(Dataset items)

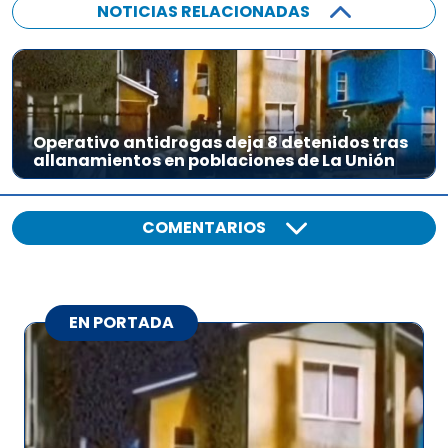
a
NOTICIAS RELACIONADAS
u
d
i
o
Operativo antidrogas deja 8 detenidos tras
allanamientos en poblaciones de La Unión
COMENTARIOS
EN PORTADA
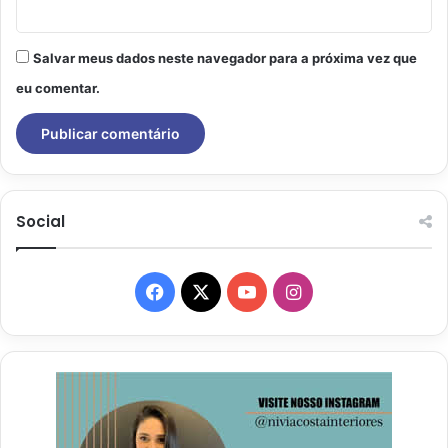
Salvar meus dados neste navegador para a próxima vez que
eu comentar.
Social
Facebook
X
YouTube
Instagram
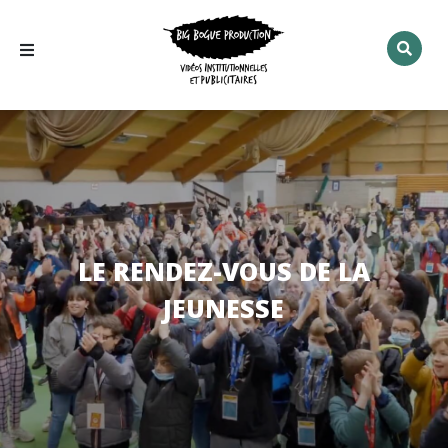
Rechercher
:
LE RENDEZ-VOUS DE LA
JEUNESSE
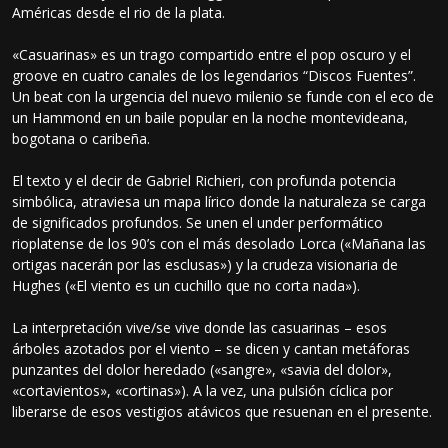
Américas desde el rio de la plata.
«Casuarinas» es un trago compartido entre el pop oscuro y el
groove en cuatro canales de los legendarios “Discos Fuentes”.
Un beat con la urgencia del nuevo milenio se funde con el eco de
un Hammond en un baile popular en la noche montevideana,
bogotana o caribeña.
El texto y el decir de Gabriel Richieri, con profunda potencia
simbólica, atraviesa un mapa lírico donde la naturaleza se carga
de significados profundos. Se unen el under performático
rioplatense de los 90’s con el más desolado Lorca («Mañana las
ortigas nacerán por las esclusas») y la crudeza visionaria de
Hughes («El viento es un cuchillo que no corta nada»).
La interpretación vive/se vive donde las casuarinas – esos
árboles azotados por el viento – se dicen y cantan metáforas
punzantes del dolor heredado («sangre», «savia del dolor»,
«cortavientos», «cortinas»). A la vez, una pulsión cíclica por
liberarse de esos vestigios atávicos que resuenan en el presente.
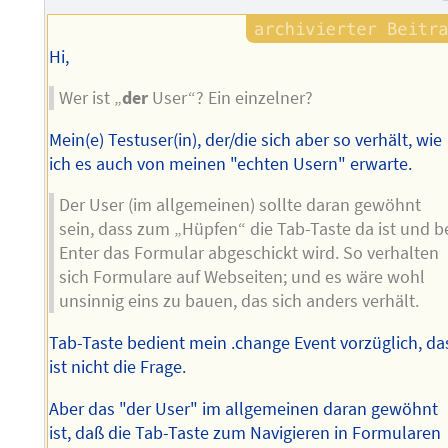
Hi,
Wer ist „
der
User“? Ein einzelner?
Mein(e) Testuser(in), der/die sich aber so verhält, wie
ich es auch von meinen "echten Usern" erwarte.
Der User (im allgemeinen) sollte daran gewöhnt
sein, dass zum „Hüpfen“ die Tab-Taste da ist und b
Enter das Formular abgeschickt wird. So verhalten
sich Formulare auf Webseiten; und es wäre wohl
unsinnig eins zu bauen, das sich anders verhält.
Tab-Taste bedient mein .change Event vorzüglich, da
ist nicht die Frage.
Aber das "der User" im allgemeinen daran gewöhnt
ist, daß die Tab-Taste zum Navigieren in Formularen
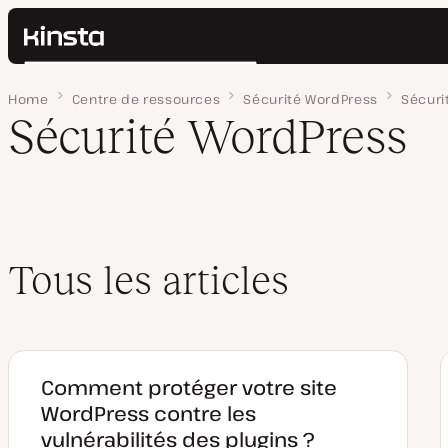
Kinsta®
Rechercher
Plateforme
Home
Page 2
Centre de ressources
Sécurité WordPress
Sécuri
Solutions
Connexion
Sécurité WordPress
Prix
Ressources
Contact
Tous les articles
Comment protéger votre site
WordPress contre les
vulnérabilités des plugins ?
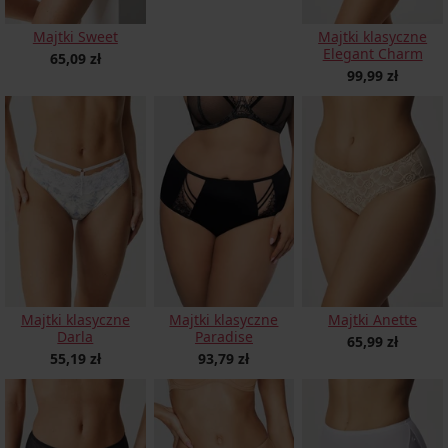
Majtki Sweet
Majtki klasyczne
Elegant Charm
65,09 zł
99,99 zł
Majtki klasyczne
Majtki klasyczne
Majtki Anette
Darla
Paradise
65,99 zł
55,19 zł
93,79 zł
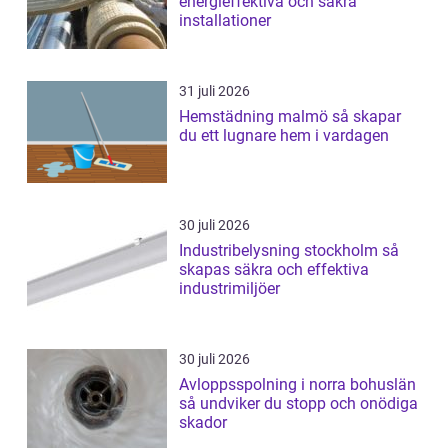
energieffektiva och säkra
installationer
31 juli 2026
Hemstädning malmö så skapar
du ett lugnare hem i vardagen
30 juli 2026
Industribelysning stockholm så
skapas säkra och effektiva
industrimiljöer
30 juli 2026
Avloppsspolning i norra bohuslän
så undviker du stopp och onödiga
skador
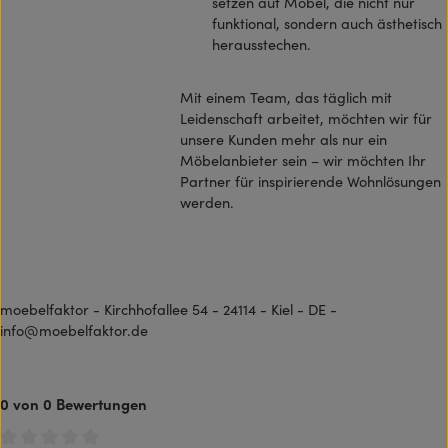
setzen auf Möbel, die nicht nur
funktional, sondern auch ästhetisch
herausstechen.
Mit einem Team, das täglich mit
Leidenschaft arbeitet, möchten wir für
unsere Kunden mehr als nur ein
Möbelanbieter sein – wir möchten Ihr
Partner für inspirierende Wohnlösungen
werden.
moebelfaktor - Kirchhofallee 54 - 24114 - Kiel - DE -
info@moebelfaktor.de
0 von 0 Bewertungen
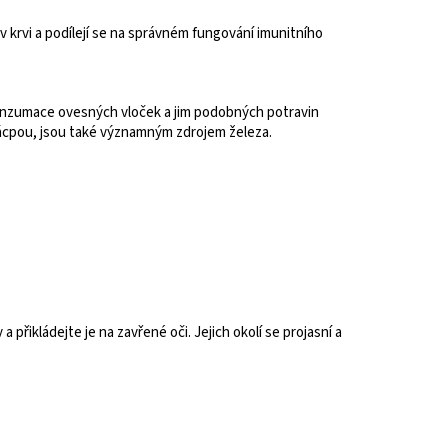
 v krvi a podílejí se na správném fungování imunitního
e konzumace ovesných vloček a jim podobných potravin
 zácpou, jsou také významným zdrojem železa.
přikládejte je na zavřené oči. Jejich okolí se projasní a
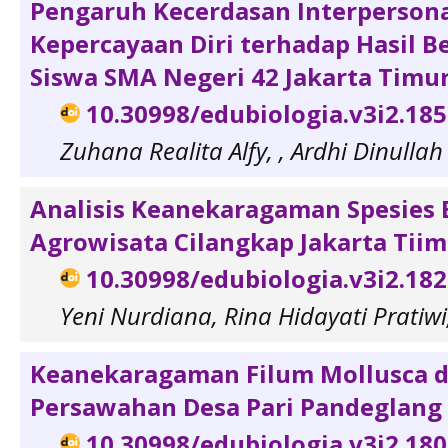
Pengaruh Kecerdasan Interpersona
Kepercayaan Diri terhadap Hasil Be
Siswa SMA Negeri 42 Jakarta Timu
10.30998/edubiologia.v3i2.18
Zuhana Realita Alfy, , Ardhi Dinulla
Analisis Keanekaragaman Spesies 
Agrowisata Cilangkap Jakarta Tii
10.30998/edubiologia.v3i2.18
Yeni Nurdiana, Rina Hidayati Pratiwi,
Keanekaragaman Filum Mollusca d
Persawahan Desa Pari Pandeglang
10.30998/edubiologia.v3i2.18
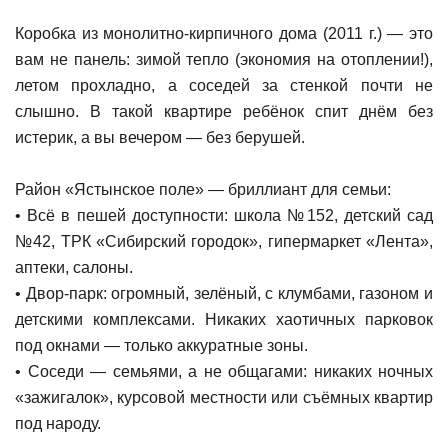
Коробка из монолитно-кирпичного дома (2011 г.) — это
вам не панель: зимой тепло (экономия на отоплении!),
летом прохладно, а соседей за стенкой почти не
слышно. В такой квартире ребёнок спит днём без
истерик, а вы вечером — без берушей.
Район «Ястынское поле» — бриллиант для семьи:
• Всё в пешей доступности: школа №152, детский сад
№42, ТРК «Сибирский городок», гипермаркет «Лента»,
аптеки, салоны.
• Двор-парк: огромный, зелёный, с клумбами, газоном и
детскими комплексами. Никаких хаотичных парковок
под окнами — только аккуратные зоны.
• Соседи — семьями, а не общагами: никаких ночных
«зажигалок», курсовой местности или съёмных квартир
под народу.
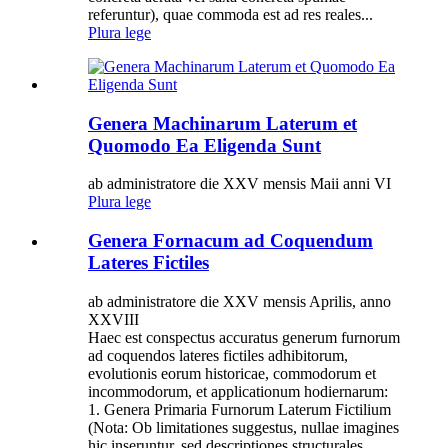
referuntur), quae commoda est ad res reales...
Plura lege
Genera Machinarum Laterum et
Quomodo Ea Eligenda Sunt
ab administratore die XXV mensis Maii anni VI
Plura lege
Genera Fornacum ad Coquendum
Lateres Fictiles
ab administratore die XXV mensis Aprilis, anno
XXVIII
Haec est conspectus accuratus generum furnorum
ad coquendos lateres fictiles adhibitorum,
evolutionis eorum historicae, commodorum et
incommodorum, et applicationum hodiernarum:
1. Genera Primaria Furnorum Laterum Fictilium
(Nota: Ob limitationes suggestus, nullae imagines
hic inseruntur, sed descriptiones structurales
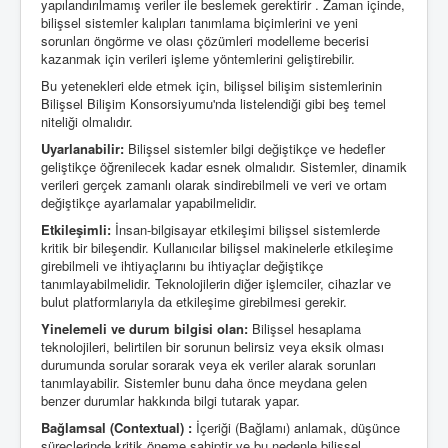
yapılandırılmamış veriler ile beslemek gerektirir . Zaman içinde,
bilişsel sistemler kalıpları tanımlama biçimlerini ve yeni
sorunları öngörme ve olası çözümleri modelleme becerisi
kazanmak için verileri işleme yöntemlerini geliştirebilir.
Bu yetenekleri elde etmek için, bilişsel bilişim sistemlerinin
Bilişsel Bilişim Konsorsiyumu'nda listelendiği gibi beş temel
niteliği olmalıdır.
Uyarlanabilir:
Bilişsel sistemler bilgi değiştikçe ve hedefler
geliştikçe öğrenilecek kadar esnek olmalıdır. Sistemler, dinamik
verileri gerçek zamanlı olarak sindirebilmeli ve veri ve ortam
değiştikçe ayarlamalar yapabilmelidir.
Etkileşimli:
İnsan-bilgisayar etkileşimi bilişsel sistemlerde
kritik bir bileşendir. Kullanıcılar bilişsel makinelerle etkileşime
girebilmeli ve ihtiyaçlarını bu ihtiyaçlar değiştikçe
tanımlayabilmelidir. Teknolojilerin diğer işlemciler, cihazlar ve
bulut platformlarıyla da etkileşime girebilmesi gerekir.
Yinelemeli ve durum bilgisi olan:
Bilişsel hesaplama
teknolojileri, belirtilen bir sorunun belirsiz veya eksik olması
durumunda sorular sorarak veya ek veriler alarak sorunları
tanımlayabilir. Sistemler bunu daha önce meydana gelen
benzer durumlar hakkında bilgi tutarak yapar.
Bağlamsal (Contextual) :
İçeriği (Bağlamı) anlamak, düşünce
süreçlerinde kritik öneme sahiptir ve bu nedenle bilişsel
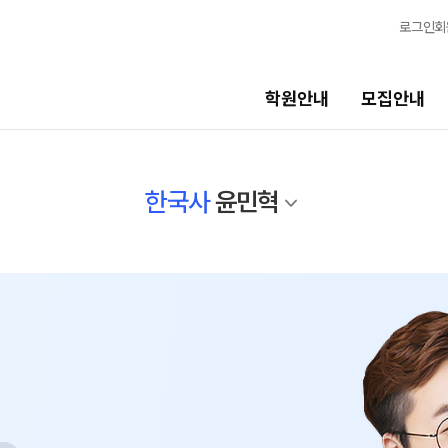
로그인
회
학원안내
모집안내
선생님
교육 프
한국사
윤민혁
선생님
학생 관리
전체
바른공부
반
국어
재원생 전
수학
OMEGA 
영어
전국 대단위
한국사
메가X대성 
사회탐구
ALPHA 
과학탐구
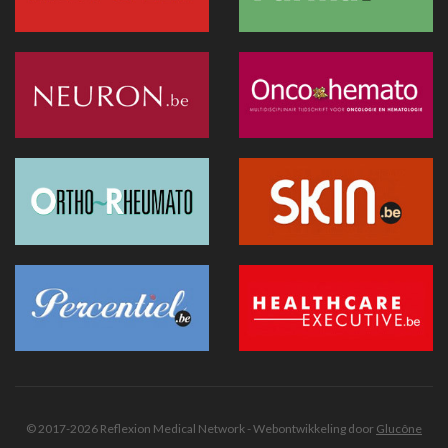
Hitte: Storing bij elektronisch patiëntendossier in AZ Sint-
Lucas van de baan
25 juni 2026 - 17:43
Doktr wil uitgroeien tot een allesomvattend zorgplatform
25 juni 2026 - 13:24
Hitte : AZ Sint-Lucas schrapt 115 geplande operaties door
oververhitte server in Parijs
25 juni 2026 - 11:12
Recip-e wil bredere rol opnemen binnen eGezondheid
24 juni 2026 - 19:07
Exoskeletten doen hun intrede in de praktijk: wat artsen
moeten weten
24 juni 2026 - 09:32
Innovatie vereenvoudigt foetale chirurgie bij
middenrifdefect
© 2017-2026 Reflexion Medical Network - Webontwikkeling door
Glucône
24 juni 2026 - 08:52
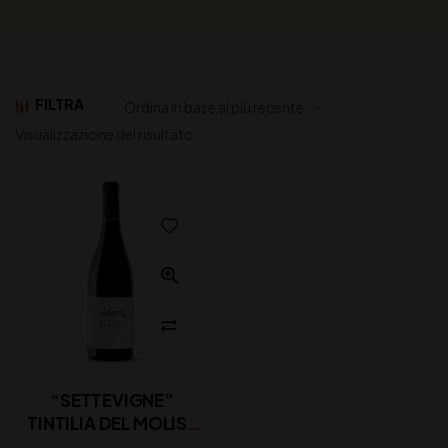
FILTRA
Visualizzazione del risultato
“SETTEVIGNE”
TINTILIA DEL MOLISE
DOC CIPRESSI CL 75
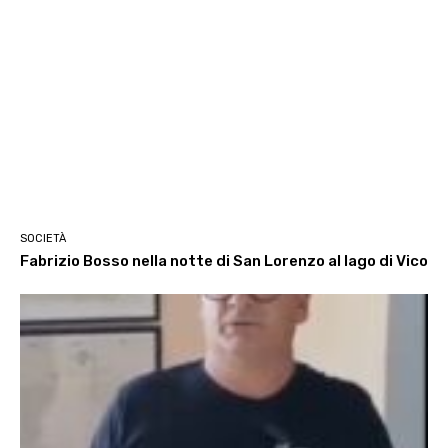
SOCIETÀ
Fabrizio Bosso nella notte di San Lorenzo al lago di Vico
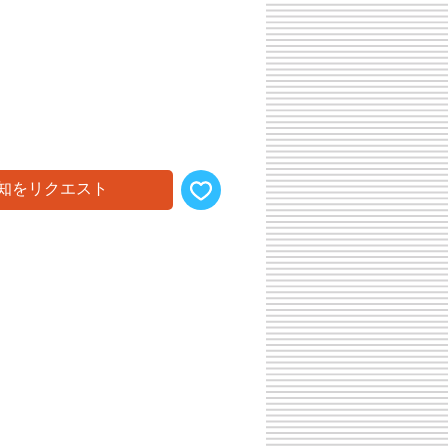
知をリクエスト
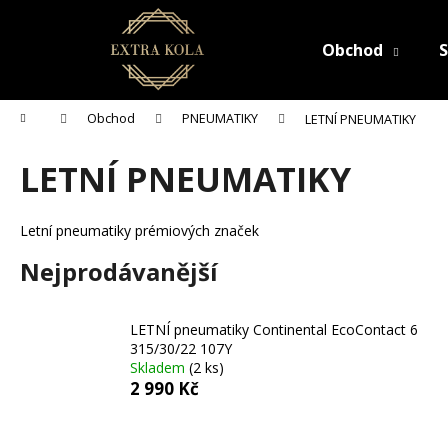
K
Přejít
na
o
obsah
Obchod
S
Zpět
Zpět
š
do
do
í
C
k
obchodu
obchodu
Domů
Obchod
PNEUMATIKY
LETNÍ PNEUMATIKY
o
p
LETNÍ PNEUMATIKY
o
t
Letní pneumatiky prémiových značek
ř
e
Nejprodávanější
b
u
LETNÍ pneumatiky Continental EcoContact 6
j
315/30/22 107Y
e
Skladem
(2 ks)
2 990 Kč
t
e
Ř
n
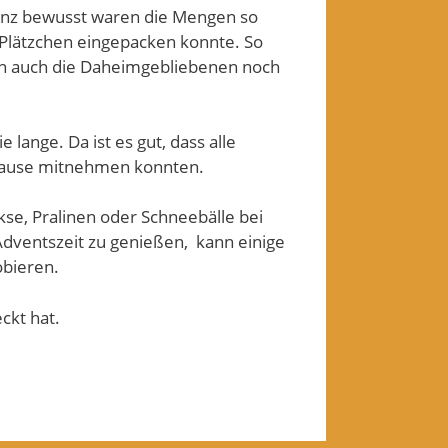
ganz bewusst waren die Mengen so
 Plätzchen eingepacken konnte. So
en auch die Daheimgebliebenen noch
lange. Da ist es gut, dass alle
hause mitnehmen konnten.
se, Pralinen oder Schneebälle bei
dventszeit zu genießen, kann einige
obieren.
ckt hat.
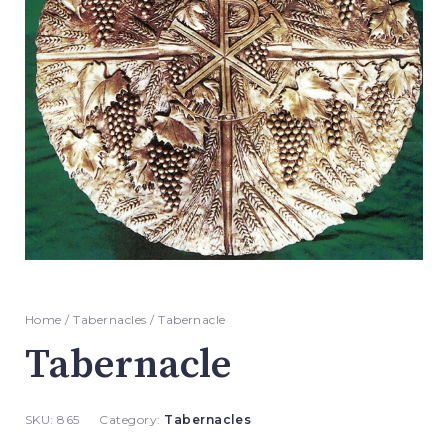
Home
/
Tabernacles
/ Tabernacle
Tabernacle
SKU:
865
Category:
Tabernacles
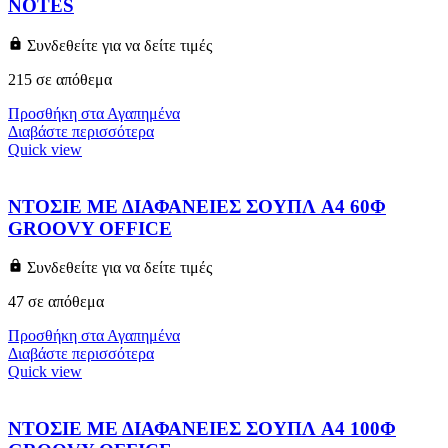
NOTES
Συνδεθείτε για να δείτε τιμές
215 σε απόθεμα
Προσθήκη στα Αγαπημένα
Διαβάστε περισσότερα
Quick view
ΝΤΟΣΙΕ ΜΕ ΔΙΑΦΑΝΕΙΕΣ ΣΟΥΠΛ A4 60Φ
GROOVY OFFICE
Συνδεθείτε για να δείτε τιμές
47 σε απόθεμα
Προσθήκη στα Αγαπημένα
Διαβάστε περισσότερα
Quick view
ΝΤΟΣΙΕ ΜΕ ΔΙΑΦΑΝΕΙΕΣ ΣΟΥΠΛ A4 100Φ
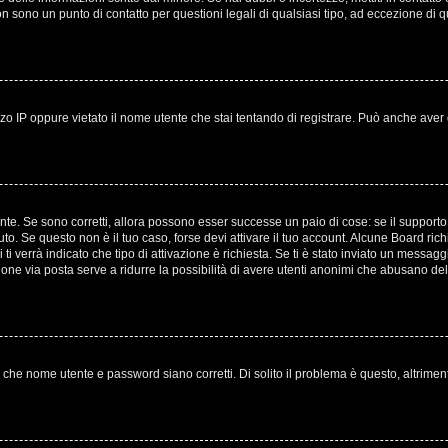
non sono un punto di contatto per questioni legali di qualsiasi tipo, ad eccezione 
o IP oppure vietato il nome utente che stai tentando di registrare. Può anche aver disa
te. Se sono corretti, allora possono esser successe un paio di cose: se il supporto 
evuto. Se questo non è il tuo caso, forse devi attivare il tuo account. Alcune Board ri
ti verrà indicato che tipo di attivazione è richiesta. Se ti è stato inviato un messagg
azione via posta serve a ridurre la possibilità di avere utenti anonimi che abusano del
 che nome utente e password siano corretti. Di solito il problema è questo, altrimen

• WHAT YOU ARE ASKED TO DO:
Drop the pictures; return the lines above from the line containing "pulsión cíclica por" to the line containing "0 von 0 Bewertungen", both included, exactly.

• TASK RESPONSE:
«cortavientos», «cortinas»). A la vez, una pulsión cíclica por
liberarse de esos vestigios atávicos que resuenan en el presente.
Hi,
Wer ist „
der
User“? Ein einzelner?
Mein(e) Testuser(in), der/die sich aber so verhält, wie
ich es auch von meinen "echten Usern" erwarte.
Der User (im allgemeinen) sollte daran gewöhnt
sein, dass zum „Hüpfen“ die Tab-Taste da ist und b
Enter das Formular abgeschickt wird. So verhalten
sich Formulare auf Webseiten; und es wäre wohl
unsinnig eins zu bauen, das sich anders verhält.
Tab-Taste bedient mein .change Event vorzüglich, da
ist nicht die Frage.
Aber das "der User" im allgemeinen daran gewöhnt
ist, daß die Tab-Taste zum Navigieren in Formularen
Kinsta®
Rechercher
Plateforme
Home
Page 2
Centre de ressources
Sécurité WordPress
Sécuri
Solutions
Connexion
Sécurité WordPress
Prix
Ressources
Contact
Tous les articles
Comment protéger votre site
WordPress contre les
vulnérabilités des plugins ?
Majtki Sweet
Majtki klasyczne
Elegant Charm
65,09 zł
99,99 zł
Majtki klasyczne
Majtki klasyczne
Majtki Anette
Darla
Paradise
65,99 zł
55,19 zł
93,79 zł
energieffektiva och säkra
installationer
31 juli 2026
Hemstädning malmö så skapar
du ett lugnare hem i vardagen
30 juli 2026
Industribelysning stockholm så
skapas säkra och effektiva
industrimiljöer
30 juli 2026
Avloppsspolning i norra bohuslän
så undviker du stopp och onödiga
skador
setzen auf Möbel, die nicht nur
funktional, sondern auch ästhetisch
herausstechen.
Mit einem Team, das täglich mit
Leidenschaft arbeitet, möchten wir für
unsere Kunden mehr als nur ein
Möbelanbieter sein – wir möchten Ihr
Partner für inspirierende Wohnlösungen
werden.
moebelfaktor - Kirchhofallee 54 - 24114 - Kiel - DE -
info@moebelfaktor.de
0 von 0 Bewertungen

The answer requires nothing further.